SITE 1 Integrative, Seamless and Participation Management towards Sustainable Health and Wellness Tourism at Tourism Area, Phuket, Thailand
Dealing with the COVID-19 pandemic in Phuket was extremely challenging as there were a large number of tourists from all over the world during the peak time of infection. Nevertheless, with integrative, seamless and participation of public organizations, the private sector, and communities, along with the experiences in dealing with the past emerging infectious diseases such as SARS and MERS, Phuket was able to control the outbreak of COVID-19 within a couple of months. The strategies that lead to this success include a super lockdown measure, lockdown at a district level and village level in some areas, collaboration of all sectors for screening, local quarantine supported by the hotel industry, and establishment of a field hospital which had the highest number of beds in the country for COVID-19 patients. However, there were many damages. The hotel and tourism industry, the main business of Phuket, had to close down and laid off their staff. This has had impact on the household income chain
It is a big challenge to revitalize and recover Phuket’s economy. With the synergy of all sectors, Phuket has been able to efficiently manage for controlling the outbreak as well as high coverage of COVID-19 vaccination. Tourism was reopened since 1 July 2021 under the “Phuket Sandbox program” that allows vaccinated foreign tourists with a special tourist visa (STV) to enter Phuket and do not need to quarantine, but they must stay with freely travelling in Phuket and make all tourists believe that Phuket is a safe haven.

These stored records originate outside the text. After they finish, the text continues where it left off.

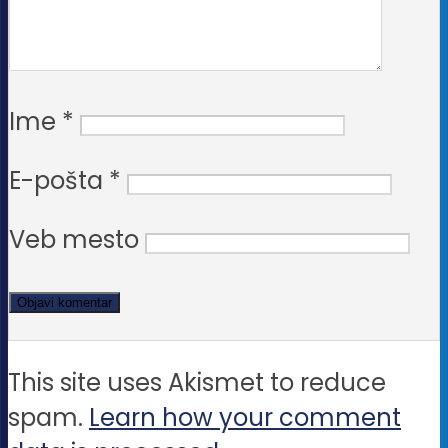
Ime
*
E-pošta
*
Veb mesto
This site uses Akismet to reduce
spam.
Learn how your comment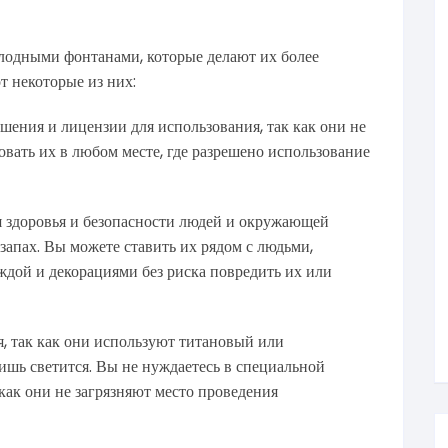
лодными фонтанами, которые делают их более
 некоторые из них:
ения и лицензии для использования, так как они не
овать их в любом месте, где разрешено использование
 здоровья и безопасности людей и окружающей
 запах. Вы можете ставить их рядом с людьми,
ждой и декорациями без риска повредить их или
, так как они используют титановый или
ишь светится. Вы не нуждаетесь в специальной
как они не загрязняют место проведения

The field trip will cover the issue of this program management which needs integrative, seamless and participation management and what is a “new normal” were agile and adaptable towards sustainable medical and wellness tourism.
SITE 2 Regeneration of the Environment: Impact of COVID-19 and Human Behaviors in a Tourist Area, Phuket, Thailand
Phuket is a world tourist destination because of its renowned nature. However, "every coin has two sides". The more tourists come, the more natural resources are consumed. Environmental conservation has been a challenge for Phuket. Many efforts and approaches have been made to balance the environment and tourists for a long time. When COVID-19 rapidly spread across the globe and was declared a pandemic by the World Health Organization on January 30, 2020, it has generated unprecedented impacts on the whole world, including Thailand. The outbreak has led to a global catastrophic situation resulting in a high number of deaths and infections. It has also caused significant socioeconomic losses, especially in Phuket due to national and international travel restrictions. COVID-19 prevention and control measures increase the amount of infectious waste and sewage. This requires proper waste management.

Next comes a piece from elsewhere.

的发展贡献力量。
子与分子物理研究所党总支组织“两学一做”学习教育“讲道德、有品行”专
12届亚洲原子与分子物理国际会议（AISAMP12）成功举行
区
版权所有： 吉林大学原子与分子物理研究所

The impacts of the crisis have also shown a positive side. When the country was locked down, the restriction was applied to the entire country. The number of passengers visiting Phuket declined dramatically. Tourism business and sightseeing had to shut down and caused many effects on people, but it has imparted many positive changes on the environment because nature has time to rest and recover. The water quality of the sea has improved. Endangered marine animals such as dolphins, omura's whales, and whale sharks have been sighted and reported in the Andaman Sea.

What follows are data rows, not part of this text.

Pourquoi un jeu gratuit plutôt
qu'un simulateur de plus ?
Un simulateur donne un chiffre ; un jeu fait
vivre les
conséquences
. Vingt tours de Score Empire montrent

This field trip will highlight two places: the Phuket Marine Biological Center and Ban Laem Tukkae, a community of an indigenous marine community called “Chao Lay or Urak Lawoi”. Examples of strategies for conserving and restoring the environment and nature to balance the marine and coastal ecological system, health of people, and economy and tourism of Phuket will be presented. The future plan and actions will also be discussed.